Could you show all lines in the entries below that contain the string "plus"?

SOURCE DATA START

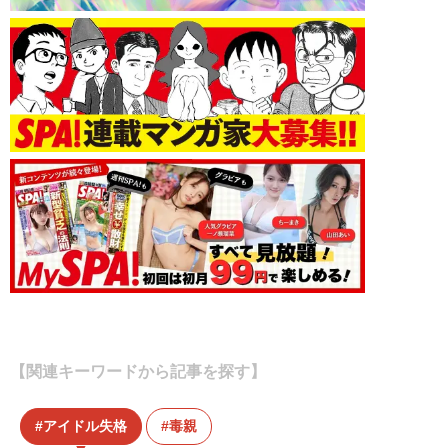
【関連キーワードから記事を探す】
アイドル失格
毒親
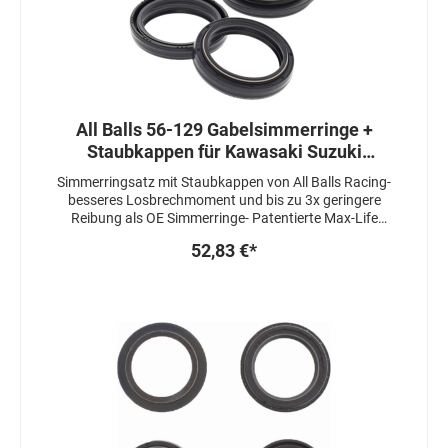
All Balls 56-129 Gabelsimmerringe +
Staubkappen für Kawasaki Suzuki
Yamaha Honda 41x53x8 mm
Simmerringsatz mit Staubkappen von All Balls Racing-
besseres Losbrechmoment und bis zu 3x geringere
Reibung als OE Simmerringe- Patentierte Max-Life
Herstellung, welche die Lebensdauer um das 3-4 fache
52,83 €*
erhöht- Simmerringe sind 3 fach gedichtet-
Staubkappen sind mit einem speziellen Fett
beschichtet um das Ansprechverhalten zuzu
verbessernAbmessungen:41X53X8mm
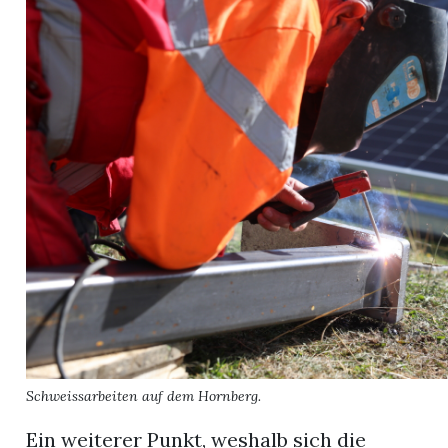
Schweissarbeiten auf dem Hornberg.
Ein weiterer Punkt, weshalb sich die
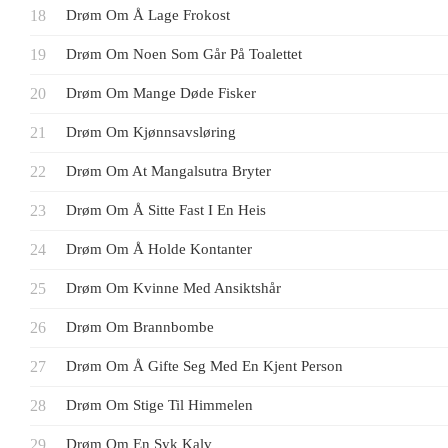
Drøm Om Å Lage Frokost
Drøm Om Noen Som Går På Toalettet
Drøm Om Mange Døde Fisker
Drøm Om Kjønnsavsløring
Drøm Om At Mangalsutra Bryter
Drøm Om Å Sitte Fast I En Heis
Drøm Om Å Holde Kontanter
Drøm Om Kvinne Med Ansiktshår
Drøm Om Brannbombe
Drøm Om Å Gifte Seg Med En Kjent Person
Drøm Om Stige Til Himmelen
Drøm Om En Syk Kalv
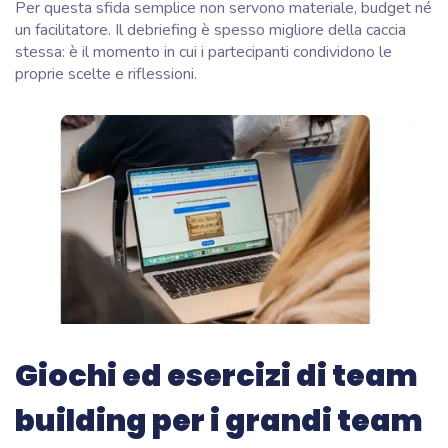
Per questa sfida semplice non servono materiale, budget né
un facilitatore. Il debriefing è spesso migliore della caccia
stessa: è il momento in cui i partecipanti condividono le
proprie scelte e riflessioni.
Giochi ed esercizi di team
building per i grandi team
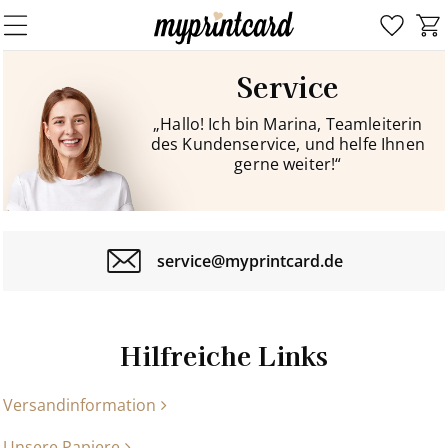
Service
„Hallo! Ich bin Marina, Teamleiterin
des Kundenservice, und helfe Ihnen
gerne weiter!“
service@myprintcard.de
Hilfreiche Links
Versandinformation
Unsere Papiere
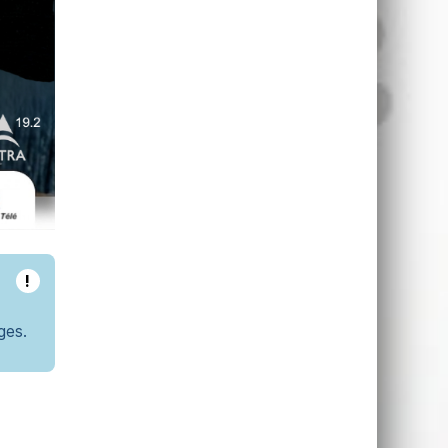
!
ges.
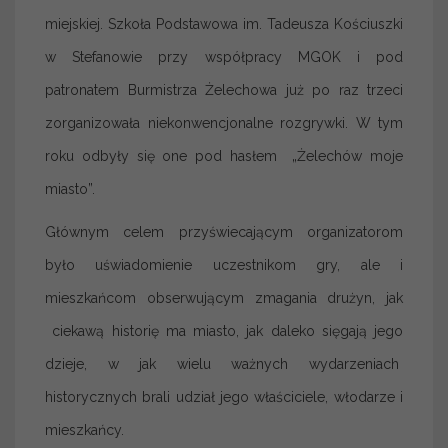
miejskiej. Szkoła Podstawowa im. Tadeusza Kościuszki
w Stefanowie przy współpracy MGOK i pod
patronatem Burmistrza Żelechowa już po raz trzeci
zorganizowała niekonwencjonalne rozgrywki. W tym
roku odbyły się one pod hasłem „Żelechów moje
miasto”.
Głównym celem przyświecającym organizatorom
było uświadomienie uczestnikom gry, ale i
mieszkańcom obserwującym zmagania drużyn, jak
ciekawą historię ma miasto, jak daleko sięgają jego
dzieje, w jak wielu ważnych wydarzeniach
historycznych brali udział jego właściciele, włodarze i
mieszkańcy.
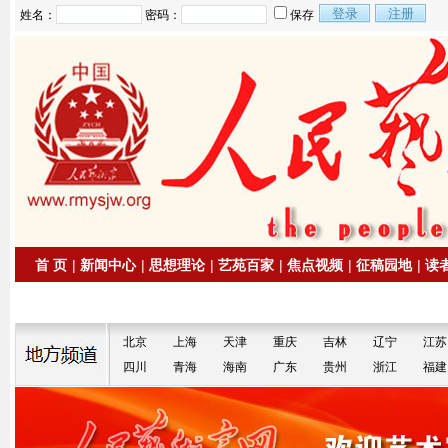
姓名：
密码：
保存
首 页
|
新闻中心
|
思想理论
|
艺苑百家
|
焦点视频
|
征稿园地
|
读
|
拍卖信息
|
名家书画
北京
上海
天津
重庆
吉林
辽宁
江苏
四川
青海
海南
广东
贵州
浙江
福建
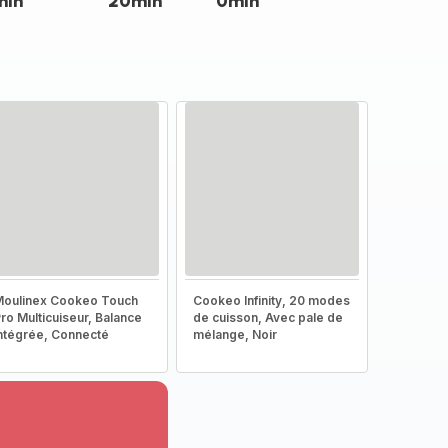
min
20min
0min
oulinex Cookeo Touch
Cookeo Infinity, 20 modes
ro Multicuiseur, Balance
de cuisson, Avec pale de
ntégrée, Connecté
mélange, Noir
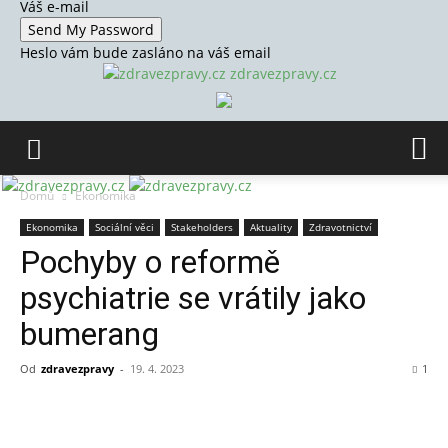
Váš e-mail
Heslo vám bude zasláno na váš email
zdravezpravy.cz
Domů
Ekonomika
Ekonomika
Sociální věci
Stakeholders
Aktuality
Zdravotnictví
Pochyby o reformě
psychiatrie se vrátily jako
bumerang
Od
zdravezpravy
-
19. 4. 2023
1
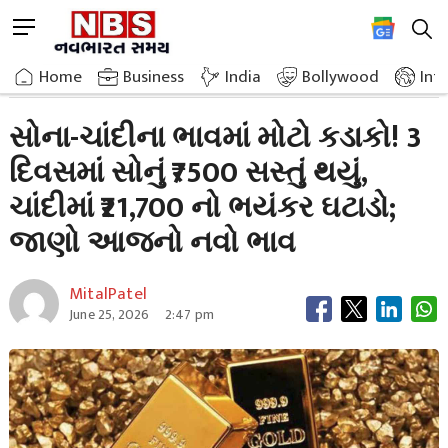
Skip
M
to
e
content
Home
Breaking News
Big Jump In Gold And Silver Prices Gold Became Cheaper
n
Home
»
Business
»
India
Bollywood
Int
u
B
સોના-ચાંદીના ભાવમાં મોટો કડાકો! 3
u
દિવસમાં સોનું ₹7500 સસ્તું થયું,
t
t
ચાંદીમાં ₹21,700 નો ભયંકર ઘટાડો;
o
n
જાણો આજનો નવો ભાવ
MitalPatel
June 25, 2026
2:47 pm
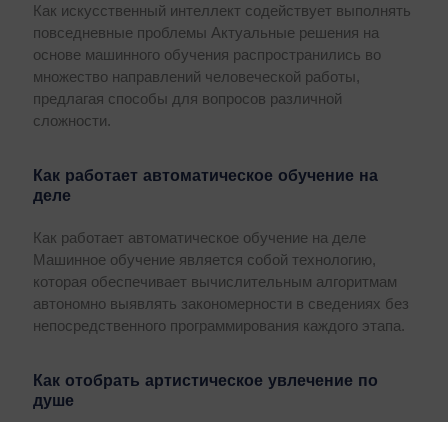
Как искусственный интеллект содействует выполнять
повседневные проблемы Актуальные решения на
основе машинного обучения распространились во
множество направлений человеческой работы,
предлагая способы для вопросов различной
сложности.
Как работает автоматическое обучение на
деле
Как работает автоматическое обучение на деле
Машинное обучение является собой технологию,
которая обеспечивает вычислительным алгоритмам
автономно выявлять закономерности в сведениях без
непосредственного программирования каждого этапа.
Как отобрать артистическое увлечение по
душе
Как подобрать творческое хобби по душе Немало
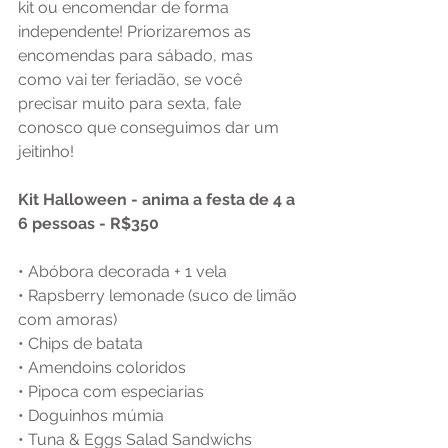
kit ou encomendar de forma 
independente! Priorizaremos as 
encomendas para sábado, mas 
como vai ter feriadão, se você 
precisar muito para sexta, fale 
conosco que conseguimos dar um 
jeitinho! 
Kit Halloween - anima a festa de 4 a 
6 pessoas - R$350
• Abóbora decorada + 1 vela 
• Rapsberry lemonade (suco de limão 
com amoras)
• Chips de batata 
• Amendoins coloridos
• Pipoca com especiarias
• Doguinhos múmia
• Tuna & Eggs Salad Sandwichs 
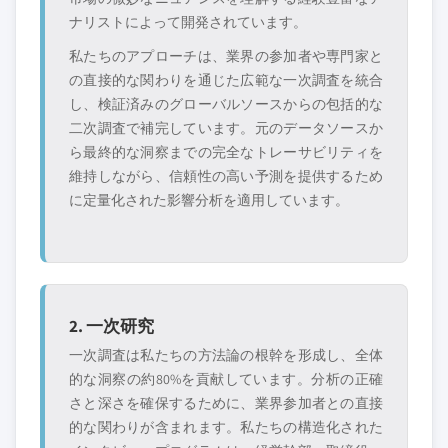
ナリストによって開発されています。
私たちのアプローチは、業界の参加者や専門家と
の直接的な関わりを通じた広範な一次調査を統合
し、検証済みのグローバルソースからの包括的な
二次調査で補完しています。元のデータソースか
ら最終的な洞察までの完全なトレーサビリティを
維持しながら、信頼性の高い予測を提供するため
に定量化された影響分析を適用しています。
2. 一次研究
一次調査は私たちの方法論の根幹を形成し、全体
的な洞察の約80%を貢献しています。分析の正確
さと深さを確保するために、業界参加者との直接
的な関わりが含まれます。私たちの構造化された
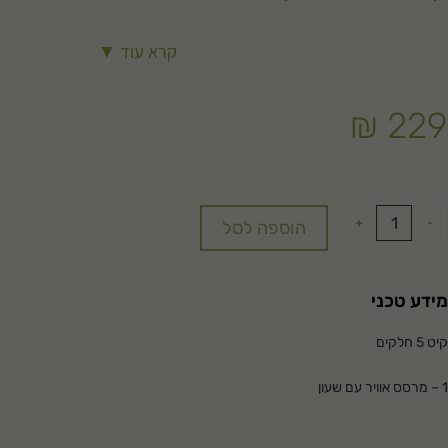
קרא עוד ▼
₪
229
+
-
הוספה לסל
מידע טכני
קיט 5 חלקים
1 – מרסס אוויר עם שעון
1 – מרסס אוויר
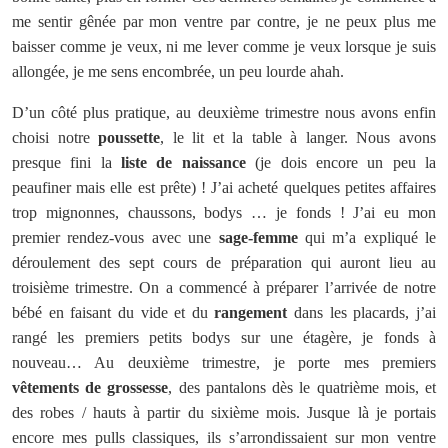
me sentir gênée par mon ventre par contre, je ne peux plus me
baisser comme je veux, ni me lever comme je veux lorsque je suis
allongée, je me sens encombrée, un peu lourde ahah.
D’un côté plus pratique, au deuxième trimestre nous avons enfin
choisi notre
poussette
, le lit et la table à langer. Nous avons
presque fini la
liste de naissance
(je dois encore un peu la
peaufiner mais elle est prête) ! J’ai acheté quelques petites affaires
trop mignonnes, chaussons, bodys … je fonds ! J’ai eu mon
premier rendez-vous avec une
sage-femme
qui m’a expliqué le
déroulement des sept cours de préparation qui auront lieu au
troisième trimestre. On a commencé à préparer l’arrivée de notre
bébé en faisant du vide et du
rangement
dans les placards, j’ai
rangé les premiers petits bodys sur une étagère, je fonds à
nouveau… Au deuxième trimestre, je porte mes premiers
vêtements de grossesse
, des pantalons dès le quatrième mois, et
des robes / hauts à partir du sixième mois. Jusque là je portais
encore mes pulls classiques, ils s’arrondissaient sur mon ventre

SOURCE DATA END

### WRITTEN ANSWER
me sentir gênée par mon ventre par contre, je ne peux plus me
D’un côté plus pratique, au deuxième trimestre nous avons enfin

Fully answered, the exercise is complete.